クックド・ディナン Couque de Dinant 

12世紀 フランドル地方ディナンの町(現ベルギーのブリュッセルから100Kmほど東南にある町)のパン職人が、ローマ兵士の携帯保存食として伝わった『蜂蜜チーズパン』を改良します。

生地は小麦粉と蜂蜜のみで作り、職人自ら彫った木型に生地を詰め、型抜きして焼いたところ、滋味深い蜂蜜の甘味に加え、浮き出るレリーフの美しさも手伝って人気を得、『クック ド ディナン Couque de Dinant 』と呼ばれるようになっていきました。

1369年フランドルの領主フランドル伯ルイ2世の娘マルグリット3世がブルゴーニュ公国のフィリップ2世のもとに嫁ぎます。

ブルゴーニュ公国の王都ディジョンで暮らした王妃マルグリットですが、彼女は故郷のお菓子『クックドディナン』が大好物で、ディジョンの地に移り住んでも取り寄せて楽しんでいたと伝わります。

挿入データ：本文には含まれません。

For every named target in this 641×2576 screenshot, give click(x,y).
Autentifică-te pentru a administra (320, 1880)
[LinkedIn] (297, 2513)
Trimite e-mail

その縁は途切れることなく、1452年フィリップ2世とマルグリッド3世の孫にあたるフリップ3世がフランドル地方の都市コルトレイクCourtrai(現ベルギー)に遠征中、クックドディナンを献上されると、その美味しさに感激!職人を連れ帰ったことで、ディジョンの宮廷でも『蜂蜜パン』が作られることになったのでした。

15世紀半ば…ブルゴーニュ公国4代目のシャルル・ル・メーテルは気性が激しく、領土を広げるために戦争を繰り返し、「突進公」「勇肝公」の異名を持つ人物でした。そのシャルル・ル・メーテルの圧政に苦しみ、対抗するためディナンの人々が蜂起すると、シャルル・ル・メーテルはすぐさまディナンに軍を向け、街を包囲します。それに対し人々は日持ちがして滋養のある『クック ド ディナン』で飢えをしのぎながら、丘の上の要塞で籠城を続け、ブルゴーニュ軍を撃退したのでした。

11世紀の中頃に建てられた丘の上の要塞 ディナンの街と曲がりくねるマース川を一望できます。↓

by https://www.expedia.co.jp/Dinant.dx5166

こうなると『クック ドディナン 』は町の救世主! 名実ともにディナンの誇るべき郷土菓子となりました。

分業化も進みます。パン職人に代わって家具職人が木型彫りに腕を振るうようになると、シンプルだった模様がバラエティーに富み、モチーフも意匠をこらしたデザイン生の高いものになっていったのです。

現在もディナンの町では1774年から8代続く老舗をはじめ、数軒の専門店が伝来の木型を使い、『クック ド ディナン』を作り続けています。

https://londoneats.wordpress.com/2014/08/11/les-couques-de-dinant/

芸術的ともいえるモチーフの見事な浮き彫りは、口に入れるのがためらわれるほどで装飾品として買い求める人が多いというのも納得です。

 『ヨーロッパ1堅いビスケット』は、歯がたたないほどではありませんけれど、紅茶やコーヒーに浸していただくのも人気のティースタイルです。

https://www.planetadunia.com/2016/05/5-experiencias-para-vivir-en-dinant.html

この『クックドディナン』がドイツ西端の街アーヘンに運ばれ、『プリンテン』へと変身をとげるお話は、こちらから…『プリンテン 』

マルグリット3世と、その孫フリップ3世によってブルゴーニュ公国に運ばれた『クックドディナン』は、その後スパイスが加えられ、『ボワショ』そして『パン・デピス』と名前をかえながら、今なおますます健在!フランス全土で愛されています。